[Stored data entries]
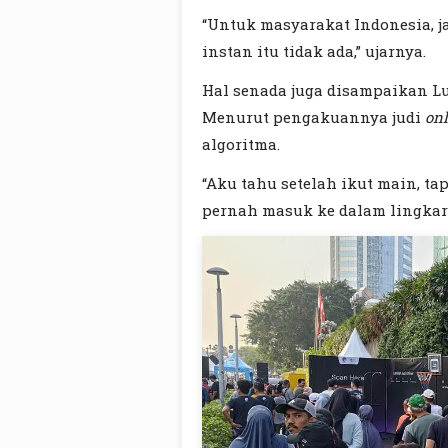
“Untuk masyarakat Indonesia, j
instan itu tidak ada,” ujarnya.
Hal senada juga disampaikan L
Menurut pengakuannya judi
on
algoritma.
“Aku tahu setelah ikut main, ta
pernah masuk ke dalam lingkaran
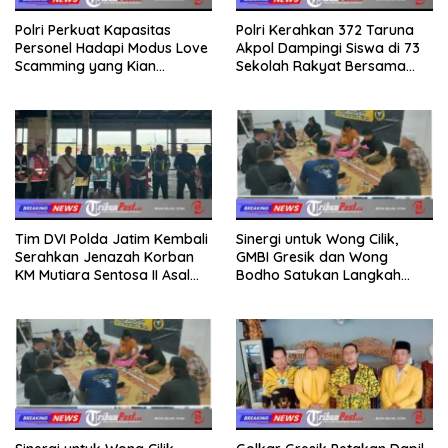
Polri Perkuat Kapasitas
Polri Kerahkan 372 Taruna
Personel Hadapi Modus Love
Akpol Dampingi Siswa di 73
Scamming yang Kian
Sekolah Rakyat Bersama
Kompleks
Taruna Akademi TNI
Tim DVI Polda Jatim Kembali
Sinergi untuk Wong Cilik,
Serahkan Jenazah Korban
GMBI Gresik dan Wong
KM Mutiara Sentosa II Asal
Bodho Satukan Langkah
Sumatera dan Sulawesi
dalam Ngaji Cangkruk
kepada Keluarga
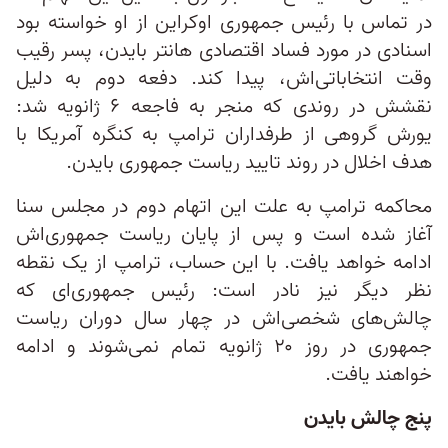
در تماس با رئیس‌ جمهوری اوکراین از او خواسته بود
اسنادی در مورد فساد اقتصادی هانتر بایدن، پسر رقیب
وقت انتخاباتی‌اش، پیدا کند. دفعه دوم به دلیل
نقشش در روندی که منجر به فاجعه ۶ ژانویه شد:
یورش گروهی از طرفداران ترامپ به کنگره آمریکا با
هدف اخلال در روند تایید ریاست ‌جمهوری بایدن.
محاکمه ترامپ به علت این اتهام دوم در مجلس سنا
آغاز شده است و پس از پایان ریاست‌ جمهوری‌اش
ادامه خواهد یافت. با این حساب، ترامپ از یک نقطه
نظر دیگر نیز نادر است:‌ رئیس‌ جمهوری‌ای که
چالش‌های شخصی‌اش در چهار سال دوران ریاست‌
جمهوری در روز ۲۰ ژانویه تمام نمی‌شوند و ادامه
خواهند یافت.
پنج چالش بایدن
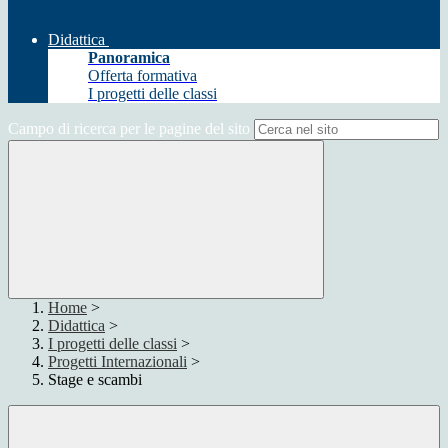
Didattica
Panoramica
Offerta formativa
I progetti delle classi
Campo di ricerca per le pagine del sito
Home
>
Didattica
>
I progetti delle classi
>
Progetti Internazionali
>
Stage e scambi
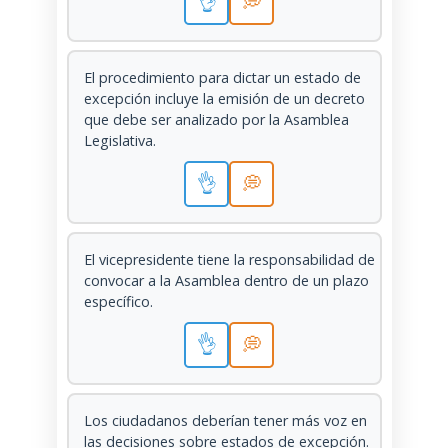
👌
💭
El procedimiento para dictar un estado de
excepción incluye la emisión de un decreto
que debe ser analizado por la Asamblea
Legislativa.
👌
💭
El vicepresidente tiene la responsabilidad de
convocar a la Asamblea dentro de un plazo
específico.
👌
💭
Los ciudadanos deberían tener más voz en
las decisiones sobre estados de excepción.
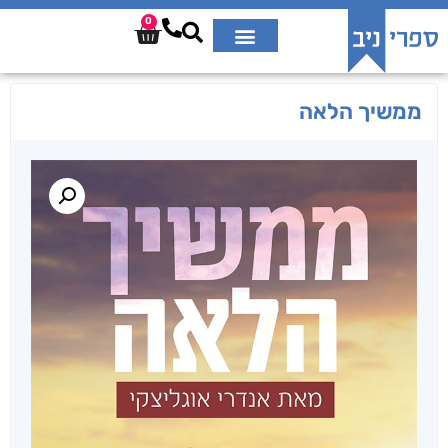
0
ממשיך הלאה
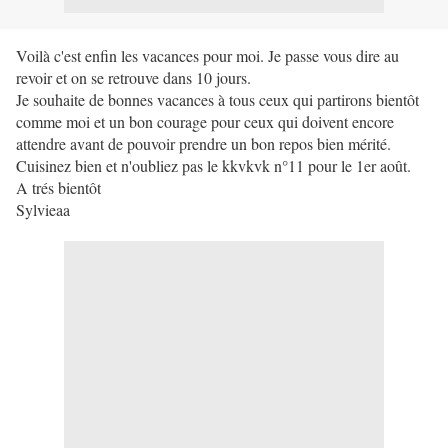
Voilà c'est enfin les vacances pour moi. Je passe vous dire au
revoir et on se retrouve dans 10 jours.
Je souhaite de bonnes vacances à tous ceux qui partirons bientôt
comme moi et un bon courage pour ceux qui doivent encore
attendre avant de pouvoir prendre un bon repos bien mérité.
Cuisinez bien et n'oubliez pas le kkvkvk n°11 pour le 1er août.
A trés bientôt
Sylvieaa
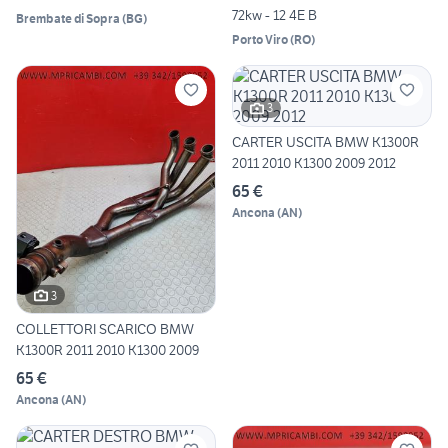
72kw - 12 4E B
Brembate di Sopra
(
BG
)
Porto Viro
(
RO
)
3
CARTER USCITA BMW K1300R
2011 2010 K1300 2009 2012
65 €
Ancona
(
AN
)
3
COLLETTORI SCARICO BMW
K1300R 2011 2010 K1300 2009
65 €
Ancona
(
AN
)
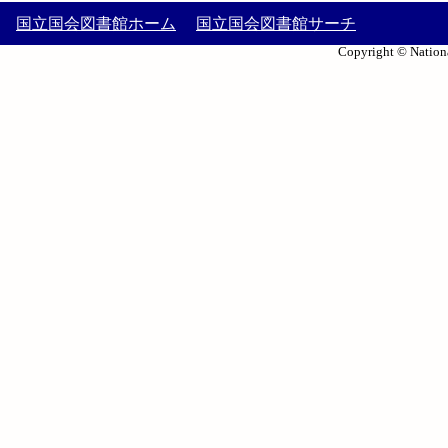
国立国会図書館ホーム
国立国会図書館サーチ
Copyright © Nationa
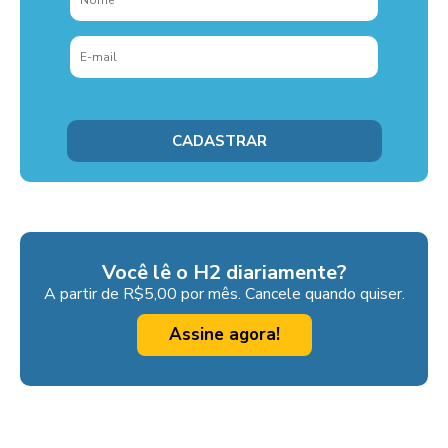
Você lê o H2 diariamente?
A partir de R$5,00 por mês. Cancele quando quiser.
Assine agora!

#### DESCRIPTION OF THE TASK
What is wanted is a word-for-word restatement of the entries, without their images.

#### RESPONSE TO THIS TASK
“Untuk masyarakat Indonesia, j
instan itu tidak ada,” ujarnya.
Hal senada juga disampaikan L
Menurut pengakuannya judi
on
algoritma.
“Aku tahu setelah ikut main, ta
pernah masuk ke dalam lingkaran
Polri Perkuat Kapasitas
Polri Kerahkan 372 Taruna
Personel Hadapi Modus Love
Akpol Dampingi Siswa di 73
Scamming yang Kian
Sekolah Rakyat Bersama
Kompleks
Taruna Akademi TNI
Tim DVI Polda Jatim Kembali
Sinergi untuk Wong Cilik,
Serahkan Jenazah Korban
GMBI Gresik dan Wong
KM Mutiara Sentosa II Asal
Bodho Satukan Langkah
Sumatera dan Sulawesi
dalam Ngaji Cangkruk
kepada Keluarga
در تماس با رئیس‌ جمهوری اوکراین از او خواسته بود
اسنادی در مورد فساد اقتصادی هانتر بایدن، پسر رقیب
وقت انتخاباتی‌اش، پیدا کند. دفعه دوم به دلیل
نقشش در روندی که منجر به فاجعه ۶ ژانویه شد:
یورش گروهی از طرفداران ترامپ به کنگره آمریکا با
هدف اخلال در روند تایید ریاست ‌جمهوری بایدن.
محاکمه ترامپ به علت این اتهام دوم در مجلس سنا
آغاز شده است و پس از پایان ریاست‌ جمهوری‌اش
ادامه خواهد یافت. با این حساب، ترامپ از یک نقطه
نظر دیگر نیز نادر است:‌ رئیس‌ جمهوری‌ای که
چالش‌های شخصی‌اش در چهار سال دوران ریاست‌
جمهوری در روز ۲۰ ژانویه تمام نمی‌شوند و ادامه
خواهند یافت.
پنج چالش بایدن
Didattica
Panoramica
Offerta formativa
I progetti delle classi
Campo di ricerca per le pagine del sito
Home
>
Didattica
>
I progetti delle classi
>
Progetti Internazionali
>
Stage e scambi
👌
💭
El procedimiento para dictar un estado de
excepción incluye la emisión de un decreto
que debe ser analizado por la Asamblea
Legislativa.
👌
💭
El vicepresidente tiene la responsabilidad de
convocar a la Asamblea dentro de un plazo
específico.
👌
💭
Los ciudadanos deberían tener más voz en
las decisiones sobre estados de excepción.
0
ממשיך הלאה
Voilà c'est enfin les vacances pour moi. Je passe vous dire au
revoir et on se retrouve dans 10 jours.
Je souhaite de bonnes vacances à tous ceux qui partirons bientôt
comme moi et un bon courage pour ceux qui doivent encore
attendre avant de pouvoir prendre un bon repos bien mérité.
Cuisinez bien et n'oubliez pas le kkvkvk n°11 pour le 1er août.
A trés bientôt
Sylvieaa
72kw - 12 4E B
Brembate di Sopra
(
BG
)
Porto Viro
(
RO
)
3
CARTER USCITA BMW K1300R
2011 2010 K1300 2009 2012
65 €
Ancona
(
AN
)
3
COLLETTORI SCARICO BMW
K1300R 2011 2010 K1300 2009
65 €
Ancona
(
AN
)
国立国会図書館ホーム
国立国会図書館サーチ
Copyright © Nationa
Você lê o H2 diariamente?
A partir de R$5,00 por mês. Cancele quando quiser.
Assine agora!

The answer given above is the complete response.